Other more fact-based metrics:
- GHC is having glory days right now. In the first time since I’ve been involved (mid-2012), we have a reliable, dedicated team of 5 people who offer GHC love and care – and this doesn’t include Simon or me. Because I can no longer keep up, just today I turned off “the firehose”: I no longer will be notified on every action on every GHC ticket. There are two (very positive) reasons I did this: 1) The activity has increased to a point that a part-time contributor like me cannot handle, and 2) the GHC team can now be relied on to send me the tickets I need to know about. Even two years ago, I would have worried that tickets would slip through the cracks or that I might miss something important. I don’t have that worry any more.
- HLS is a real success story, as @tomjaguarpaw points out. HLS started as two separate projects which decided it was better to work together than to compete, and it is a real joy being able to navigate source code without using grep. There is still more progress to be made here, but already I, for one, am reaping the benefits of this work.
- Six or seven years ago, I felt I basically knew all the companies using Haskell. I might not have contacts at each one, but seeing the company name associated with Haskell wouldn’t have surprised me. Now, on the other hand, reading the job ads in the Haskell Weekly News, it seems a new company posts there every few weeks – companies I had never heard of before. I don’t have a graph to share here, but the rate at which new companies are hiring Haskellers is higher than I’ve ever seen it.

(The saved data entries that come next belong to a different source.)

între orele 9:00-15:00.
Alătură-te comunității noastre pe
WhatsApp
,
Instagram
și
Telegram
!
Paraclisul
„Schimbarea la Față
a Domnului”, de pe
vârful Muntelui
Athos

- There are now a number of large companies with strong, vested interests in keeping Haskell going. By “vested interest”, I mean what I believe to be >1M lines of Haskell code. At multiple companies. These companies will protect the language as they protect their own investment.
- New books keep hitting the (virtual and physical) shelves. Publishers and authors would not make the monumental investment in a book if they felt the language were going away.
So, the real question for me is: why the feeling of negativity? I conjecture several reasons:
- When I joined Haskell 11 years ago, the locus of activity was around several mailing lists. As new technologies have come along, popularity of mailing lists has waned. But no one new venue for Haskell discourse has replaced the communities that we had. This has diluted the community, and it makes the community feel smaller, because we see less of it at any moment.
- The HCAR was published semi-annually for years. This stopped in 2018. It’s now hard to get a comprehensive handle on just what is going on in the Haskell universe, and this perhaps makes us feel that not much is going on.
- Being cynical about Haskell has somehow become the de-facto standard. We bemoan our lack of inclusiveness and approachability, we complain about our tooling, and we gripe about terrible error messages. There is opportunity to improve here, for sure. But other languages have similar problems, too: Rust’s moderation team resigned en masse; Scala is struggling with community moderation, too; and I don’t think we can argue that GHC’s error messages are worse than what we see when writing Standard Template Library code in C++. So it’s not clear to me that we’re really any worse than any other language or community in this regard. Collaboration and inclusiveness is hard! We need to keep trying our best here, but we can’t expect ourselves never to make mistakes.
- Haskell is maturing, and with that comes a change in expectations. When you see a five-year-old with pasta sauce all over their face and clothes, that’s cute and maybe you offer to help them clean up. When you see a similar 15-year-old, you wonder whether that person maybe has a problem they should work on. When Haskell was less mature, and our tooling didn’t quite work, we either dealt with it or rolled up our sleeves and tried to improve it. Yet with Haskell being more mature, we now have higher expectations of our tools and expect them to actually work. HLS is a great example here: when it works, it’s amazing. But it doesn’t quite work all the time, and that (for me) has been a source of frustration. That’s not really fair, though: I should just be thrilled with all the times it does work!
- When I came along, Haskell was the place to be for language innovation. Now, my sense is that Rust has taken that mantle from us. I would like to claim that back, but this is, again, a sign of maturity. You can’t, by definition, remain the new hotness for a long time!
My bottom line: though I feel sometimes that Haskell is in decline, I think it is doing just fine. And I also think that concentrating our community and promoting blog posts, etc., that glorify our language might even change the feeling.